### To do
For the listing underneath, give the count of lines containing the string "meer" and nothing further.

### Entries provided
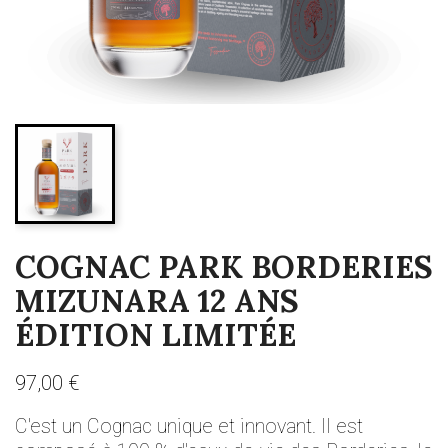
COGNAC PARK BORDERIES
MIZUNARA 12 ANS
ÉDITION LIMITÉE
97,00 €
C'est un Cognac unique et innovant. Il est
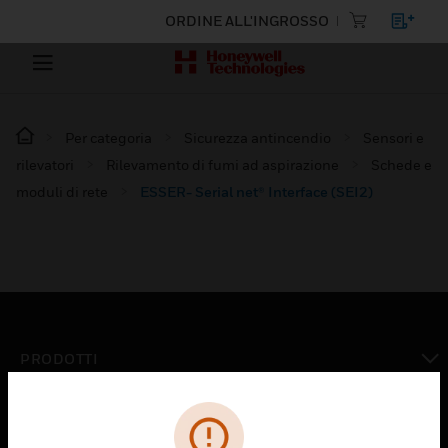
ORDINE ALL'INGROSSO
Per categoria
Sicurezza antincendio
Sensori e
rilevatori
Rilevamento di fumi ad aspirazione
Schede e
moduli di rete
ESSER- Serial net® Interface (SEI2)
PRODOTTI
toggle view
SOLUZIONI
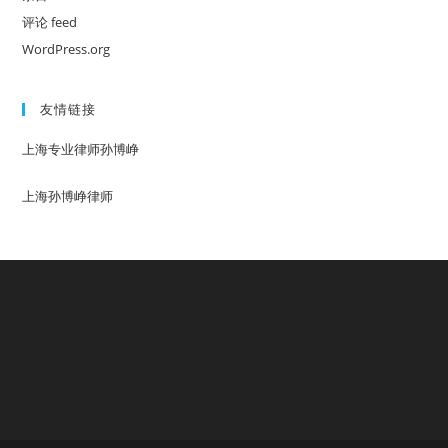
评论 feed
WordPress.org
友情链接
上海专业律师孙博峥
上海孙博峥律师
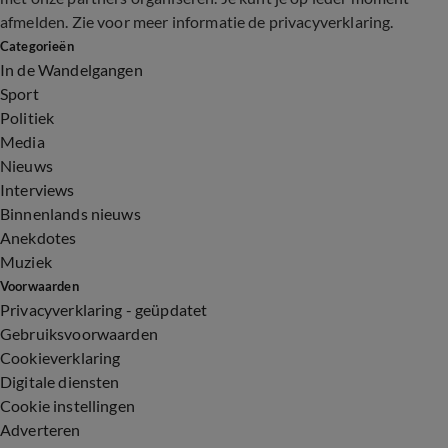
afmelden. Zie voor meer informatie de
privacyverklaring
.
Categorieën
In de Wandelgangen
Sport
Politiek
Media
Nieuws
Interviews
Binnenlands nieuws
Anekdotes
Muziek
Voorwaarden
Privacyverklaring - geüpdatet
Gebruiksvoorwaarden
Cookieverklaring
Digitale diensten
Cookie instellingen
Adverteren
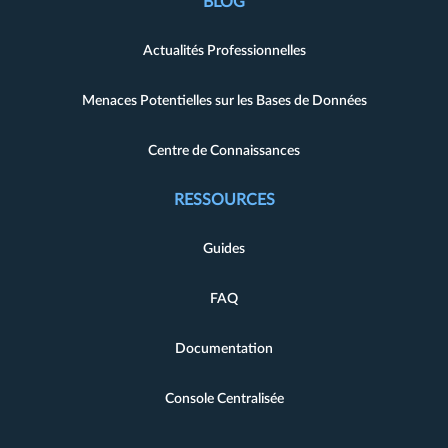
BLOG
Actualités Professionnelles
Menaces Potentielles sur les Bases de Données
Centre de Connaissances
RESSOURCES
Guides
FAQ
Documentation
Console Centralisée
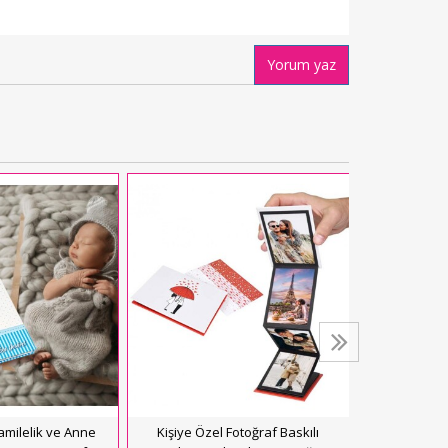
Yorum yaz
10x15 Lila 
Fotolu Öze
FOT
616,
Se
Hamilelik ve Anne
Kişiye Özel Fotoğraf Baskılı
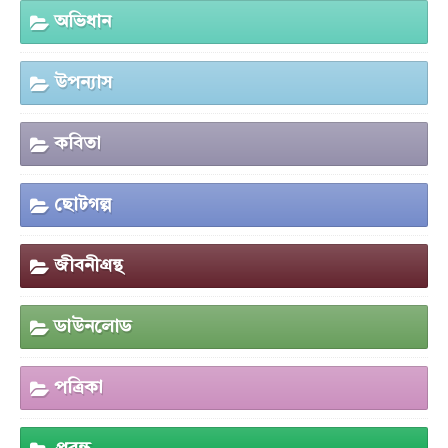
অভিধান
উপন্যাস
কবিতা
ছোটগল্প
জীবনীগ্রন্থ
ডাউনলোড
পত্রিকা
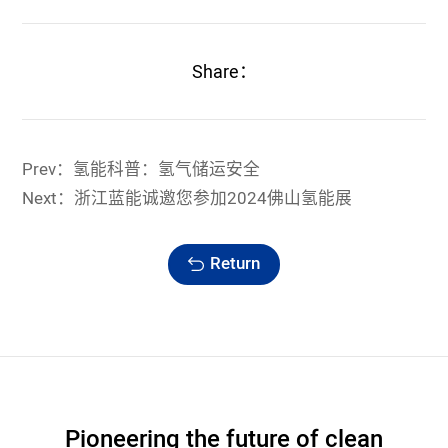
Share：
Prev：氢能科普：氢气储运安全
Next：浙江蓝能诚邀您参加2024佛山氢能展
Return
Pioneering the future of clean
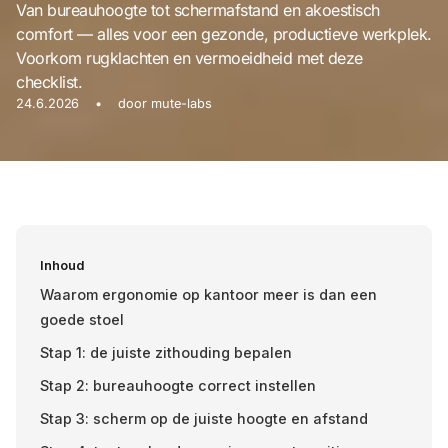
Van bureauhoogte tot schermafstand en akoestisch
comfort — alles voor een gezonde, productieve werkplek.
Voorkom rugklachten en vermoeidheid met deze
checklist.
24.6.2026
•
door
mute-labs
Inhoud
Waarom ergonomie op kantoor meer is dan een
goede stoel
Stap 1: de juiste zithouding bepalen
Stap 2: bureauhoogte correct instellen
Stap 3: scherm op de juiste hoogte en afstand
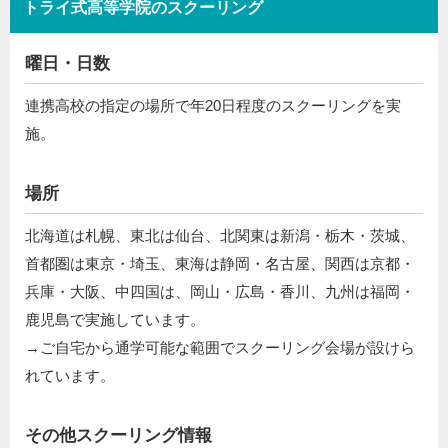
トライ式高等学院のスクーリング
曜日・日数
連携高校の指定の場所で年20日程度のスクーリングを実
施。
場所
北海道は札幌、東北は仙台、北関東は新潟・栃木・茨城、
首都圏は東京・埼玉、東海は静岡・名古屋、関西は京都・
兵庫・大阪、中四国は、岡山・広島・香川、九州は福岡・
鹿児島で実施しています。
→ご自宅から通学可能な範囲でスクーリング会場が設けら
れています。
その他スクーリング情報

### Your solution
2